Anyway, I agree - "the CODE is NOT as simple as can be". I have also
seen parts of it that easily could be refactored - but that is to be
expected I think, this is kindof hard stuff. What I think I wrote about
is the model with Modules/DeltaModules.

> 2. Many of the things explained are not implemented, so the theories
> given about what the semantics of various parts should be can't be
> tested. In short, it's incomplete. 

True again. But we all know that, right?

> The code *is* more complicated than it should be. See
> Module>>localUnresolvedRefsWithScheme: bindingScheme, and various
> similar methods. And no, I don't mean that just on the method level,
> that's just easy to reference. 
> 
> Read the code and disagree with me, and then I'll make a real case.

I don't disagree with you. IMHO the ideas are fine - the code is
halfcooked but a lot of it actually works, and yes there are definitely
oportunities for refactoring and simplification.

> When the lead maintainer (Scott) of a product (Squeak) wants to
> integrate a gui fix, but he can't determine whether it is consistent
> with the intention, you have a serious problem on your hands.

True. We do have a problem. But what should we do?
I think we should dig in and try to work through it. Do you instead
propose to dump it all and start from fresh?

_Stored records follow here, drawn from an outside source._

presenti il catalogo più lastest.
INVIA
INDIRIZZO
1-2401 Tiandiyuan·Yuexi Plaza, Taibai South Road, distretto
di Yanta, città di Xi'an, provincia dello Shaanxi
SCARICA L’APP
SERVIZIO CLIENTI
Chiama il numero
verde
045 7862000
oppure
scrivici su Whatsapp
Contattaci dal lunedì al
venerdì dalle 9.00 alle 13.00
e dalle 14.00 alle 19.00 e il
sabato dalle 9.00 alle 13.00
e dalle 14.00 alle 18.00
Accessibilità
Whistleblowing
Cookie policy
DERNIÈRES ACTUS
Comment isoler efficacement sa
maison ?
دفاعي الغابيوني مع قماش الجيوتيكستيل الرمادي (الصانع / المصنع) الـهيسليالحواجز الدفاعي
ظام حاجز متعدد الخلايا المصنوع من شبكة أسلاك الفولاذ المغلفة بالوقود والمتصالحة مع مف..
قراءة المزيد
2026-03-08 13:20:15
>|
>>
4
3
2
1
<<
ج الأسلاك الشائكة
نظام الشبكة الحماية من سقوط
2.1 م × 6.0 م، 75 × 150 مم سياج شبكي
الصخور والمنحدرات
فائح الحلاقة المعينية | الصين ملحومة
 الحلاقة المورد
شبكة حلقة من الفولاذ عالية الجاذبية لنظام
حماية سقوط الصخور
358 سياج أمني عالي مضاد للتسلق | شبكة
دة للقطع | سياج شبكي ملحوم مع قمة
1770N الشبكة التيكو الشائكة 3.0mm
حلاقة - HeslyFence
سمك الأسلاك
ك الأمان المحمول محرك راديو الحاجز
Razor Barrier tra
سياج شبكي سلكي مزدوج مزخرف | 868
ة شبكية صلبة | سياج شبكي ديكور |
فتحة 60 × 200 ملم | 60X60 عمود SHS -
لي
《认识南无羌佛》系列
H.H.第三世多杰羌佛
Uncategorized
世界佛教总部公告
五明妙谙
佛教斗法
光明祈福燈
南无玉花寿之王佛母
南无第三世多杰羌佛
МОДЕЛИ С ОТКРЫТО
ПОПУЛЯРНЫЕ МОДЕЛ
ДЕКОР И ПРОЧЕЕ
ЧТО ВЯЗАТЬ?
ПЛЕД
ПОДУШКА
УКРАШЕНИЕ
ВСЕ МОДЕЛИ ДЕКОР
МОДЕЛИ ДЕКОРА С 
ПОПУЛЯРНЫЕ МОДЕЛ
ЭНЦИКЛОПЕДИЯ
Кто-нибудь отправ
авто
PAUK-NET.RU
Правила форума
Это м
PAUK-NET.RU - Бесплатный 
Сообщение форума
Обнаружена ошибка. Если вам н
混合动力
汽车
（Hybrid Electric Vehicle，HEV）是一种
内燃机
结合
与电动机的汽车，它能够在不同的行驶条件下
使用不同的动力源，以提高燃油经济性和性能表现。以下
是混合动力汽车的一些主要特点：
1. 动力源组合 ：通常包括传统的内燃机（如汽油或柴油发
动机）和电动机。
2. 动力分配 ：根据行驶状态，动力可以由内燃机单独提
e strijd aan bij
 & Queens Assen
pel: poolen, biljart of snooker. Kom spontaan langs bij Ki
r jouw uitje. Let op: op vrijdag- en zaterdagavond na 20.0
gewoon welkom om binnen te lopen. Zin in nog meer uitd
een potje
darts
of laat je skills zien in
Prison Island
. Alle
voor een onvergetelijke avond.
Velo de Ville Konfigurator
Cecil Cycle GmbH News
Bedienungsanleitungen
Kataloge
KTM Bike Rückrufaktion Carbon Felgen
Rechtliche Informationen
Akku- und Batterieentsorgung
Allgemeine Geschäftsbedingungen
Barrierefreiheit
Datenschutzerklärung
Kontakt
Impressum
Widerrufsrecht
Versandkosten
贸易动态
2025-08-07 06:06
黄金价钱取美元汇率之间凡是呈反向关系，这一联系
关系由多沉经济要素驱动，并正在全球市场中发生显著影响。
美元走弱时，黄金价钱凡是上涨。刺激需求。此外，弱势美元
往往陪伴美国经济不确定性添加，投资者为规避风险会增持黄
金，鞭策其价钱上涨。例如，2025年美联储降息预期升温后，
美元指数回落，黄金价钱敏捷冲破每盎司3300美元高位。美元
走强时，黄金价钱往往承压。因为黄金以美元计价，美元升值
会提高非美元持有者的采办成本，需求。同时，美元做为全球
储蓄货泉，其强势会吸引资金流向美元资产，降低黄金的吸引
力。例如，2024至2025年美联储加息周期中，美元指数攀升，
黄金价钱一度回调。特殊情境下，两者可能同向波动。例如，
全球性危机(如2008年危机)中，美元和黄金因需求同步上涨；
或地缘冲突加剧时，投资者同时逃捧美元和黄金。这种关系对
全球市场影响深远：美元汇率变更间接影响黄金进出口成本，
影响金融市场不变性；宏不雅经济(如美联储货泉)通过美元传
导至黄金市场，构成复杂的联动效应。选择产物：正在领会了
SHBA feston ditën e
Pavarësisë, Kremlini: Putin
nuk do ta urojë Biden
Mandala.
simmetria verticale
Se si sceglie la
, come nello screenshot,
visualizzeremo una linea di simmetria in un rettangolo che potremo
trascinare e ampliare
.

> Anyway, this code hasn't reached production, but nobody is willing to
> maintain it. I don't know how to measure whether it's failed. OTOH, when
> the IDE subsystem in the Linux kernel reached a similar state, Linus
> simply deleted it, and replaced it with the previous version.
> 
> Ok, you know what - let's prove it. If someone, anyone, is serious about
> making 3.3a modules work, please make it so I can browse class side
> methods of DeltaModules. 
> 
> This is probably a bug all of you have encountered - *that have tried to
> use modules* the way they're intended. It is critical to the use of
> DeltaModules.
> 
> The fix is conceptually simple, and there are at least 20 Squeakers on
> this list capable of it. I dare any one of them to fix a small but
> important conceptual bug in the modules system, and show me there's
> hope.
> 
> In the interim, I will operate on Stephane's theory, hoping he's proven
> wrong.
>  
> > I continue to stand by the Modules codebase as a good start, 
> I think it was too ambitious, and this isn't Henrik's fault. Everyone,
> me included, likes to fantasize about his favorite requirement from a
> modules system, and did. So we got an incomplete shot at everything,
> instead of a working something that can be improved. I think it is now a
> bad start.
> 
> > but I am always
> > open for improvements.
> Me too, see above.

I am not sure what you wrote - do you mean that:

a) Yes, you think the code is worth working on if someone else steps up
and help you, or...
b) The code is a "bad start" and should be dumped?

There is of course a third alternative and that is to take Modules and
all those improvements that are floating around, stuff it all into a DVS
(for faster and better cooperation) - get a group of people together
interested in this for real and then pick out the cherries and rebuild
it all. Do you think this is a better way than trying to go into 3.3
armed to the armpits with debuggers and trying to detangle it?

Thinking aloud.

And finally, I would DIE to hear Dan's and Andreas' thoughts on this.